#### WHAT IS EXPECTED:
Print out all of the records exactly; no picture belongs in the result.

===== PROVIDED DATA

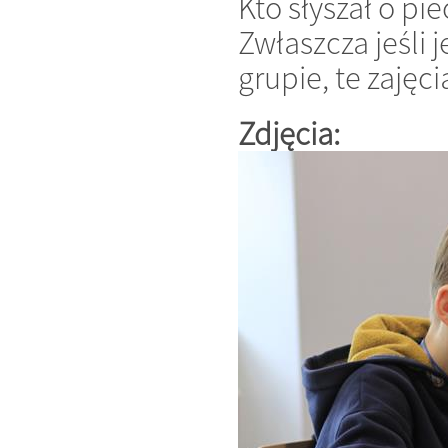
Kto słyszał o pi
Zwłaszcza jeśli j
grupie, te zaję
Zdjęcia:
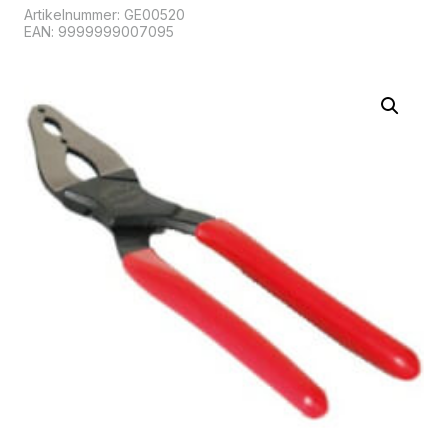
Artikelnummer:
GE00520
EAN: 9999999007095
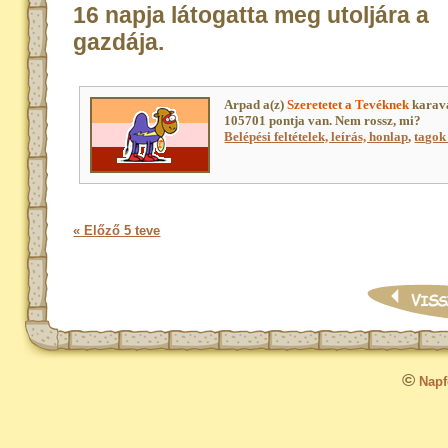
16 napja látogatta meg utoljára a
gazdája.
Arpad a(z)
Szeretetet a Tevéknek
karavá
105701 pontja van. Nem rossz, mi?
Belépési feltételek, leírás, honlap
,
tagok 
« Előző 5 teve
©
Napfo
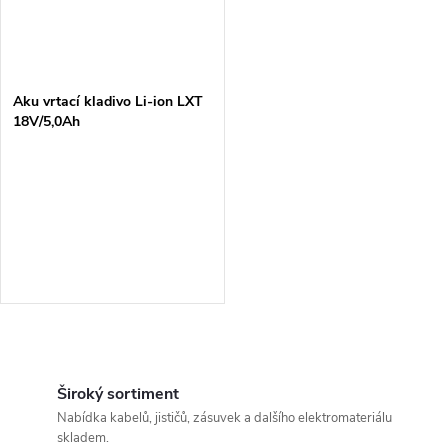
Aku vrtací kladivo Li-ion LXT
18V/5,0Ah
O
v
Široký sortiment
Nabídka kabelů, jističů, zásuvek a dalšího elektromateriálu
l
skladem.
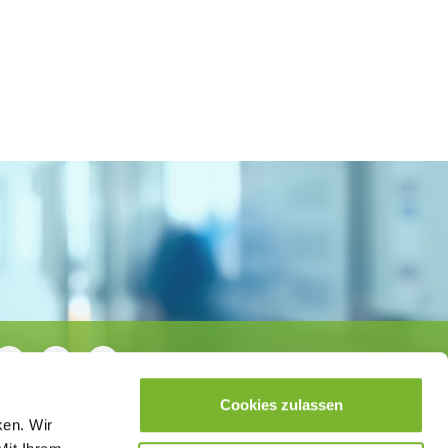
Cookies zulassen
ken. Wir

==========

#### ANSWER BELOW:
Kto słyszał o pi
Zwłaszcza jeśli j
grupie, te zaję
Zdjęcia:
Artikelnummer:
GE00520
EAN: 9999999007095
16 napja látogatta meg utoljára a
gazdája.
Arpad a(z)
Szeretetet a Tevéknek
karavá
105701 pontja van. Nem rossz, mi?
Belépési feltételek, leírás, honlap
,
tagok 
« Előző 5 teve
©
Napfo
Aku vrtací kladivo Li-ion LXT
18V/5,0Ah
O
v
Široký sortiment
Nabídka kabelů, jističů, zásuvek a dalšího elektromateriálu
l
skladem.
Cookies zulassen
ken. Wir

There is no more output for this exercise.